*** Exercise materials ***

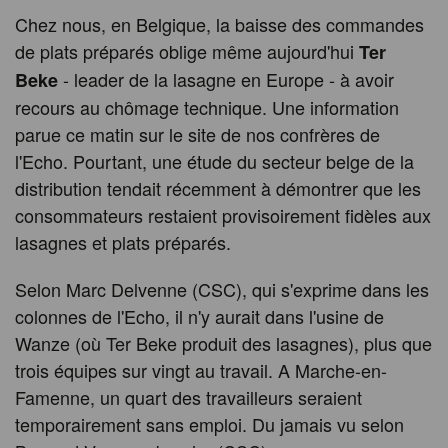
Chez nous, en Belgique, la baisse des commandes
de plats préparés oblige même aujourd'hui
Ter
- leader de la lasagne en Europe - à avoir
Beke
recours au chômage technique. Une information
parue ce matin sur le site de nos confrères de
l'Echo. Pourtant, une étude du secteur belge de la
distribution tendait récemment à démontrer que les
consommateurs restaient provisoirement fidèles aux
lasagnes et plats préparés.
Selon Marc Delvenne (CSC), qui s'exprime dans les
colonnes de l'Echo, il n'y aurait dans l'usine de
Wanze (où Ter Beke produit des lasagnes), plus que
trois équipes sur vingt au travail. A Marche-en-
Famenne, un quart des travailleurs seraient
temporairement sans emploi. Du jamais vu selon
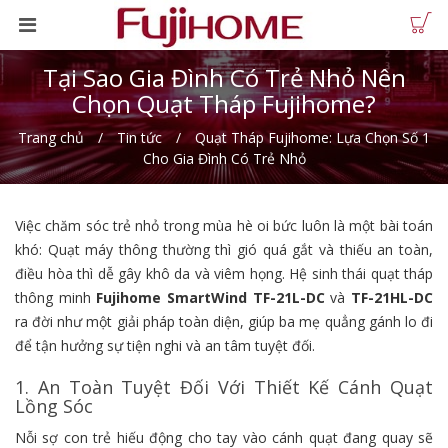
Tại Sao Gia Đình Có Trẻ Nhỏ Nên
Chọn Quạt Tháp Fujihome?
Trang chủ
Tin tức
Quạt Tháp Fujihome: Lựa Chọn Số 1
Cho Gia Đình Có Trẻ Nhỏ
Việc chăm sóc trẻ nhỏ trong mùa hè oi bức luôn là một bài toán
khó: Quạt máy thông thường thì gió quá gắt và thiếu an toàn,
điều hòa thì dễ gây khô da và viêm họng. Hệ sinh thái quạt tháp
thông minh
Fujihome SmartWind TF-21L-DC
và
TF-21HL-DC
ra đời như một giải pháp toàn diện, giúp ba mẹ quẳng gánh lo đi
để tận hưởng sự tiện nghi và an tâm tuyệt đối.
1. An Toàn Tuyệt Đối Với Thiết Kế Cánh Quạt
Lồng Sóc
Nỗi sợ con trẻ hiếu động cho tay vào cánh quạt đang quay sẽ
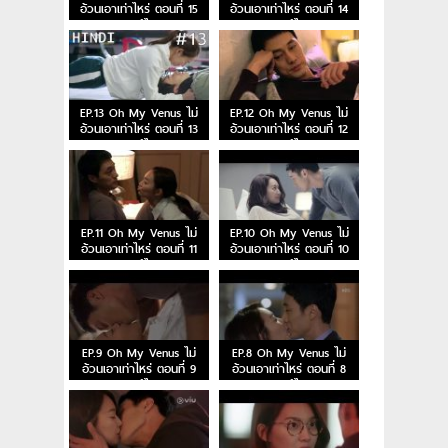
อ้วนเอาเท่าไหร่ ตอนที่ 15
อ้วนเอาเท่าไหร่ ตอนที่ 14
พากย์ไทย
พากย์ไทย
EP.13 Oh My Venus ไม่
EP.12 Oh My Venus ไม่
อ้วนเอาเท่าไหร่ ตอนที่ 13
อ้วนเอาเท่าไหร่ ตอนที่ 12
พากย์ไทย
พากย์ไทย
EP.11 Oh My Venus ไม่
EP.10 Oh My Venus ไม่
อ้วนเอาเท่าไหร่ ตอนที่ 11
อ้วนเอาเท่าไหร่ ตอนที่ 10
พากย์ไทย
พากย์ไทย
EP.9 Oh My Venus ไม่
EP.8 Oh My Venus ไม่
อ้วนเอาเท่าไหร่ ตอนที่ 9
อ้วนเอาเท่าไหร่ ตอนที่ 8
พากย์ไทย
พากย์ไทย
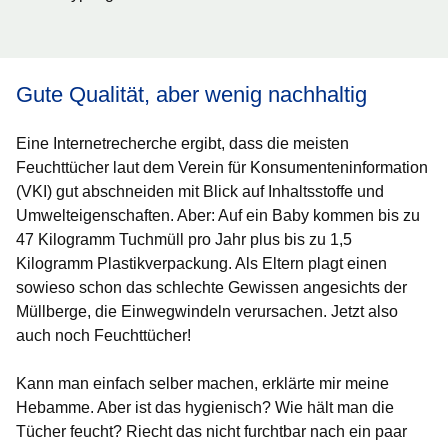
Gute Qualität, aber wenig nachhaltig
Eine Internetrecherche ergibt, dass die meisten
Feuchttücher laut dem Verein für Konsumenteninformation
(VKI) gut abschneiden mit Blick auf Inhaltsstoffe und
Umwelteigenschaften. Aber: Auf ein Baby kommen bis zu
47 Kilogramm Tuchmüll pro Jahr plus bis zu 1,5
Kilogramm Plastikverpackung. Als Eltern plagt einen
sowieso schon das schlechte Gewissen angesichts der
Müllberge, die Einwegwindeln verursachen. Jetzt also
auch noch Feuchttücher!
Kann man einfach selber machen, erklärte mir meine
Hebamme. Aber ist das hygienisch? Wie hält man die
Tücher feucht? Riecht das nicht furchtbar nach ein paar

*** End of Exercise materials ***

> Aim of the task
Exact copy, no pictures: reproduce every entry shown above.

> Completed task
Chez nous, en Belgique, la baisse des commandes
de plats préparés oblige même aujourd'hui
Ter
- leader de la lasagne en Europe - à avoir
Beke
recours au chômage technique. Une information
parue ce matin sur le site de nos confrères de
l'Echo. Pourtant, une étude du secteur belge de la
distribution tendait récemment à démontrer que les
consommateurs restaient provisoirement fidèles aux
lasagnes et plats préparés.
Selon Marc Delvenne (CSC), qui s'exprime dans les
colonnes de l'Echo, il n'y aurait dans l'usine de
Wanze (où Ter Beke produit des lasagnes), plus que
trois équipes sur vingt au travail. A Marche-en-
Famenne, un quart des travailleurs seraient
temporairement sans emploi. Du jamais vu selon
Tại Sao Gia Đình Có Trẻ Nhỏ Nên
Chọn Quạt Tháp Fujihome?
Trang chủ
Tin tức
Quạt Tháp Fujihome: Lựa Chọn Số 1
Cho Gia Đình Có Trẻ Nhỏ
Việc chăm sóc trẻ nhỏ trong mùa hè oi bức luôn là một bài toán
khó: Quạt máy thông thường thì gió quá gắt và thiếu an toàn,
điều hòa thì dễ gây khô da và viêm họng. Hệ sinh thái quạt tháp
thông minh
Fujihome SmartWind TF-21L-DC
và
TF-21HL-DC
ra đời như một giải pháp toàn diện, giúp ba mẹ quẳng gánh lo đi
để tận hưởng sự tiện nghi và an tâm tuyệt đối.
1. An Toàn Tuyệt Đối Với Thiết Kế Cánh Quạt
Lồng Sóc
Nỗi sợ con trẻ hiếu động cho tay vào cánh quạt đang quay sẽ
อ้วนเอาเท่าไหร่ ตอนที่ 15
อ้วนเอาเท่าไหร่ ตอนที่ 14
พากย์ไทย
พากย์ไทย
EP.13 Oh My Venus ไม่
EP.12 Oh My Venus ไม่
อ้วนเอาเท่าไหร่ ตอนที่ 13
อ้วนเอาเท่าไหร่ ตอนที่ 12
พากย์ไทย
พากย์ไทย
EP.11 Oh My Venus ไม่
EP.10 Oh My Venus ไม่
อ้วนเอาเท่าไหร่ ตอนที่ 11
อ้วนเอาเท่าไหร่ ตอนที่ 10
พากย์ไทย
พากย์ไทย
EP.9 Oh My Venus ไม่
EP.8 Oh My Venus ไม่
อ้วนเอาเท่าไหร่ ตอนที่ 9
อ้วนเอาเท่าไหร่ ตอนที่ 8
พากย์ไทย
พากย์ไทย
Gute Qualität, aber wenig nachhaltig
Eine Internetrecherche ergibt, dass die meisten
Feuchttücher laut dem Verein für Konsumenteninformation
(VKI) gut abschneiden mit Blick auf Inhaltsstoffe und
Umwelteigenschaften. Aber: Auf ein Baby kommen bis zu
47 Kilogramm Tuchmüll pro Jahr plus bis zu 1,5
Kilogramm Plastikverpackung. Als Eltern plagt einen
sowieso schon das schlechte Gewissen angesichts der
Müllberge, die Einwegwindeln verursachen. Jetzt also
auch noch Feuchttücher!
Kann man einfach selber machen, erklärte mir meine
Hebamme. Aber ist das hygienisch? Wie hält man die
Tücher feucht? Riecht das nicht furchtbar nach ein paar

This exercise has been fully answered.